TASK TO CARRY OUT: Go through the entries below and return every line that contains "graffiti".

PROVIDED ENTRIES:
####################
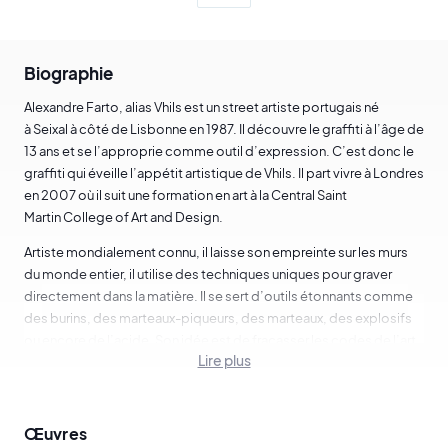
Biographie
Alexandre Farto, alias Vhils est un street artiste portugais né
à Seixal à côté de Lisbonne en 1987. Il découvre le graffiti à l’âge de
13 ans et se l’approprie comme outil d’expression. C’est donc le
graffiti qui éveille l’appétit artistique de Vhils. Il part vivre à Londres
en 2007 où il suit une formation en art à la Central Saint
Martin College of Art and Design.
Artiste mondialement connu, il laisse son empreinte sur les murs
du monde entier, il utilise des techniques uniques pour graver
directement dans la matière. Il se sert d’outils étonnants comme
des burins, des marteaux-piqueurs, des marteaux, des explosifs
ou encore de l’acide. Son idée est de fracasser les codes de l’art
Lire plus
contemporain urbain en attaquant des murs pour laisser apparaître
des œuvres d’art souvent monumentales. Il est passionné par les
murs chargés d’histoire, car selon lui, chaque mur témoigne des
évolutions des villes et nos sociétés. Vhils se tourne vers des murs
Œuvres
####################
RESPONSE TO THE TASK:
à Seixal à côté de Lisbonne en 1987. Il découvre le graffiti à l’âge de
graffiti qui éveille l’appétit artistique de Vhils. Il part vivre à Londres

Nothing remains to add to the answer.